_Work required_
The records that follow are to be repeated in full, with no pictures retained.

***

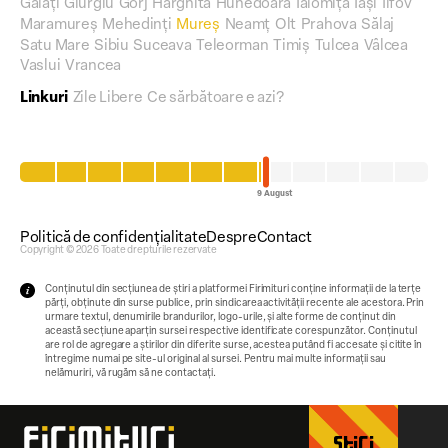
Galați
Giurgiu
Gorj
Harghita
Hunedoara
Ialomița
Iași
Ilfov
Maramureș
Mehedinți
Mureș
Neamț
Olt
Prahova
Sălaj
Satu Mare
Sibiu
Suceava
Teleorman
Timiș
Tulcea
Vâlcea
Vaslui
Vrancea
Linkuri
Zile Libere
Ce sărbătoare e azi?
Politică de confidențialitate
Despre
Contact
Copyright © 2026 Toate drepturile rezervate
Conținutul din secțiunea de știri a platformei Firimituri conține informații de la terțe
părți, obținute din surse publice, prin sindicarea activității recente ale acestora. Prin
urmare textul, denumirile brandurilor, logo-urile, și alte forme de conținut din
această secțiune aparțin sursei respective identificate corespunzător. Conținutul
are rol de agregare a știrilor din diferite surse, acestea putând fi accesate și citite în
întregime numai pe site-ul original al sursei. Pentru mai multe informații sau
nelămuriri, vă rugăm să ne contactați.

***

_Answer to this problem_
Galați
Giurgiu
Gorj
Harghita
Hunedoara
Ialomița
Iași
Ilfov
Maramureș
Mehedinți
Mureș
Neamț
Olt
Prahova
Sălaj
Satu Mare
Sibiu
Suceava
Teleorman
Timiș
Tulcea
Vâlcea
Vaslui
Vrancea
Linkuri
Zile Libere
Ce sărbătoare e azi?
Politică de confidențialitate
Despre
Contact
Copyright © 2026 Toate drepturile rezervate
Conținutul din secțiunea de știri a platformei Firimituri conține informații de la terțe
părți, obținute din surse publice, prin sindicarea activității recente ale acestora. Prin
urmare textul, denumirile brandurilor, logo-urile, și alte forme de conținut din
această secțiune aparțin sursei respective identificate corespunzător. Conținutul
are rol de agregare a știrilor din diferite surse, acestea putând fi accesate și citite în
întregime numai pe site-ul original al sursei. Pentru mai multe informații sau
nelămuriri, vă rugăm să ne contactați.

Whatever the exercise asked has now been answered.